■ What is expected ■
Please, from the entries below, transcribe exactly the lines that begin at the line with "北京図書館蔵中国歴代石刻拓本匯編 100冊" and end at the line with "Zum Produkt", without the pictures.
+ + + + + + +
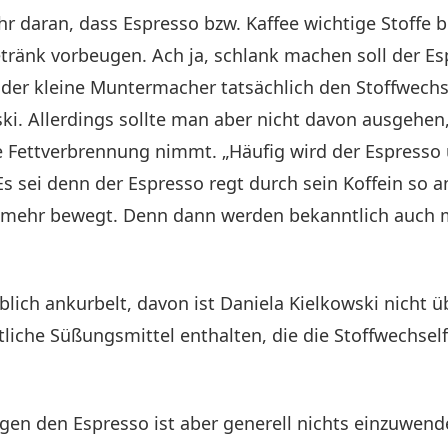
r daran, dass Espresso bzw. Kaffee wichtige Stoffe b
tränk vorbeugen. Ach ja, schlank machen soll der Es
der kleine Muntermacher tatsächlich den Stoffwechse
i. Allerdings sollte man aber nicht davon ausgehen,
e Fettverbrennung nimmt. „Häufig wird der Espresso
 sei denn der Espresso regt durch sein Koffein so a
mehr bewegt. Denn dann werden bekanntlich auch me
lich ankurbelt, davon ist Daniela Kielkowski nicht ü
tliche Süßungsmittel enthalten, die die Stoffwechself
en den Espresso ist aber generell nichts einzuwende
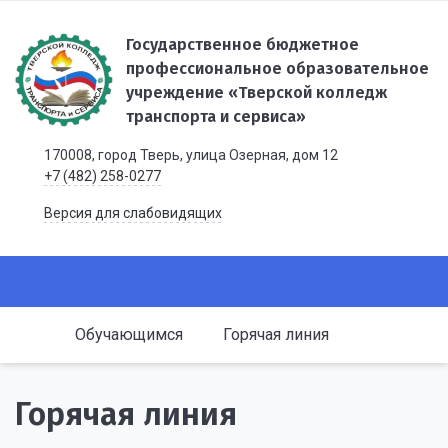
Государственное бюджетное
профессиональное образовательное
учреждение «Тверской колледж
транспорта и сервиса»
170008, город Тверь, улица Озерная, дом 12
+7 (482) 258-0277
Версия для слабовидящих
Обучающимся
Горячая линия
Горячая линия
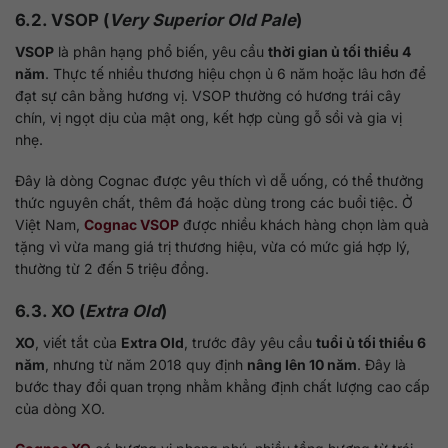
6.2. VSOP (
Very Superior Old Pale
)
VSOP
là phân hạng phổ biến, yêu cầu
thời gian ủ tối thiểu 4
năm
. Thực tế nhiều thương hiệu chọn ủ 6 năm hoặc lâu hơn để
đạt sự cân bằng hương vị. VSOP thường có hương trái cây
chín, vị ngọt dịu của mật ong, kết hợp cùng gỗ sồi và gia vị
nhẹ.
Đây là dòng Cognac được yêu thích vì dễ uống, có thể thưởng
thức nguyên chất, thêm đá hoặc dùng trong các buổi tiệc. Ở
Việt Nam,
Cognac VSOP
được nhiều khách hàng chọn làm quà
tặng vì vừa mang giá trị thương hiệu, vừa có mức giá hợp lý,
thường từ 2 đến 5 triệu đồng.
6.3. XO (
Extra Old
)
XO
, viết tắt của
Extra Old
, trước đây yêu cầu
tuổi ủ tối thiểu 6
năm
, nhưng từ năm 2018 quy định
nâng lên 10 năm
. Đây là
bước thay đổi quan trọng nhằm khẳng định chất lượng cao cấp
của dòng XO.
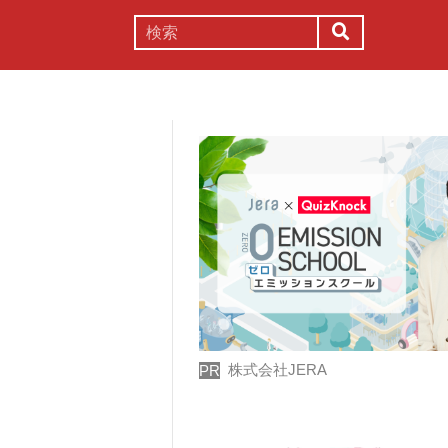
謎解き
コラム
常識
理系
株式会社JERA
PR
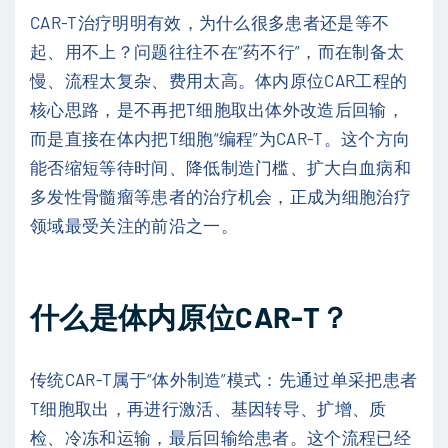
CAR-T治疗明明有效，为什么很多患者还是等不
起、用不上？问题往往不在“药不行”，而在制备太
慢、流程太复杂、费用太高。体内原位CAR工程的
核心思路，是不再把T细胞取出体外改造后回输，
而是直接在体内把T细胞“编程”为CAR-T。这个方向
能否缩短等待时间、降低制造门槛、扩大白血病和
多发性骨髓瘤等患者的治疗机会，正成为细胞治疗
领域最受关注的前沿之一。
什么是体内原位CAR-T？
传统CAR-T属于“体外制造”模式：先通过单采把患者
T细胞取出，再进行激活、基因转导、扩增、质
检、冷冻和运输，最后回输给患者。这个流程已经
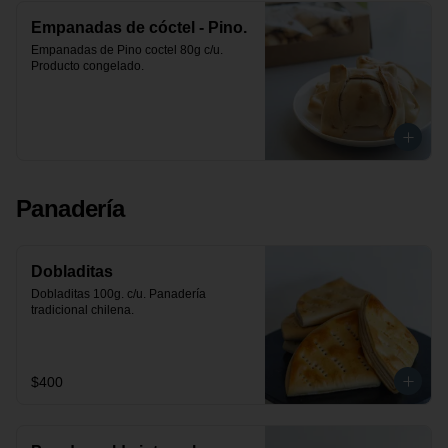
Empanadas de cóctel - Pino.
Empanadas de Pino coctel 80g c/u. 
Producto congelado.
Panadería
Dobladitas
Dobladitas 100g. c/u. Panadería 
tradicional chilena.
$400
+ + + + + + +
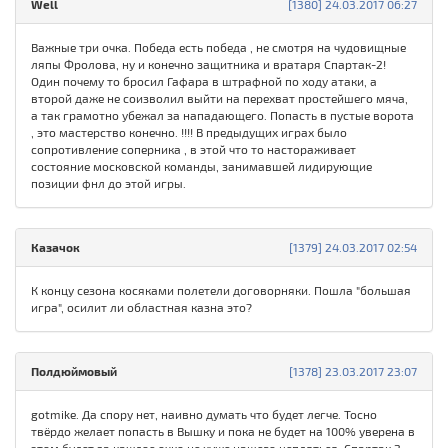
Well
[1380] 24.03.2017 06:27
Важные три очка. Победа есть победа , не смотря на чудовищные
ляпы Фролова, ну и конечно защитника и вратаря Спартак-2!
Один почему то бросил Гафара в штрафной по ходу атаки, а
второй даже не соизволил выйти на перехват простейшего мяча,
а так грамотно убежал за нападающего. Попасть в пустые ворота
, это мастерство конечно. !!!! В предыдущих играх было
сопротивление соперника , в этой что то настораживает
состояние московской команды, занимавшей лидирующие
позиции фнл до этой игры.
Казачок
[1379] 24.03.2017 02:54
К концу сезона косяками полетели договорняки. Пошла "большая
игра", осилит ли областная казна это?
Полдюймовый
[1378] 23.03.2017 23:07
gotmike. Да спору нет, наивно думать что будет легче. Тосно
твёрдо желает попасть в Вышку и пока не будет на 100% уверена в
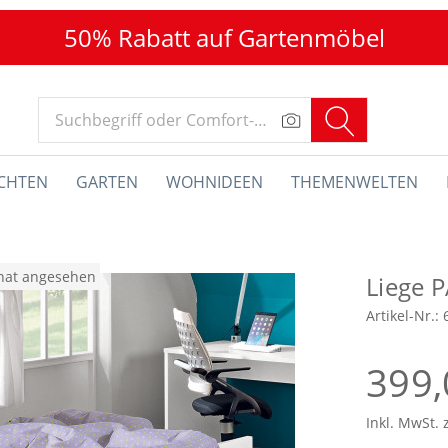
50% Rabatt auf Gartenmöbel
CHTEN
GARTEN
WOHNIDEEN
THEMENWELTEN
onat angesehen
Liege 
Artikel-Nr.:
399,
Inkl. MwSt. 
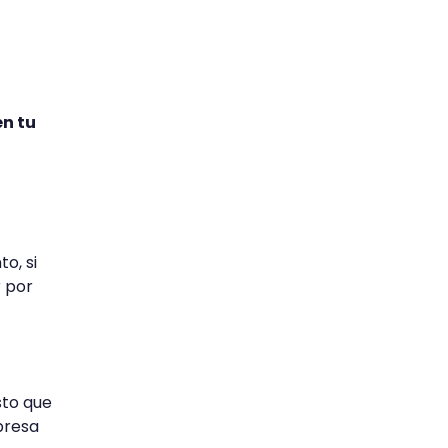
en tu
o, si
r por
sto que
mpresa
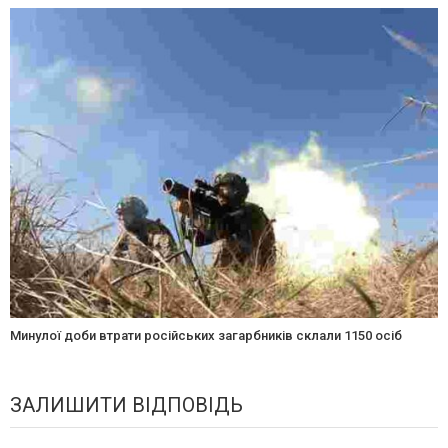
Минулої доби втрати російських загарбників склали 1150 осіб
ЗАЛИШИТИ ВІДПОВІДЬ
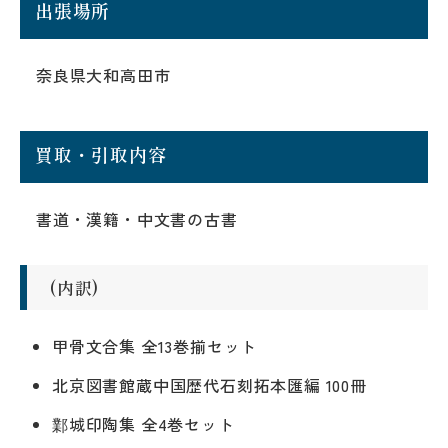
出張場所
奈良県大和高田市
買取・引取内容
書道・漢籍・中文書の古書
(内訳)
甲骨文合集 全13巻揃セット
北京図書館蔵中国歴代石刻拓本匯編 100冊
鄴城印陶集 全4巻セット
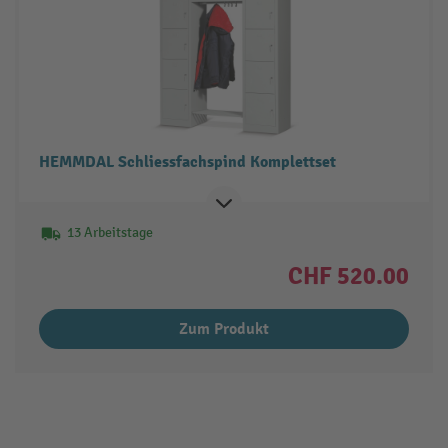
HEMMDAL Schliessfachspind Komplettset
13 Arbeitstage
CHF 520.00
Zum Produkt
+ + + + + + +
■ Result of the exercise ■
北京図書館蔵中国歴代石刻拓本匯編 100冊
鄴城印陶集 全4巻セット
HEMMDAL Schliessfachspind Komplettset
13 Arbeitstage
CHF 520.00
Zum Produkt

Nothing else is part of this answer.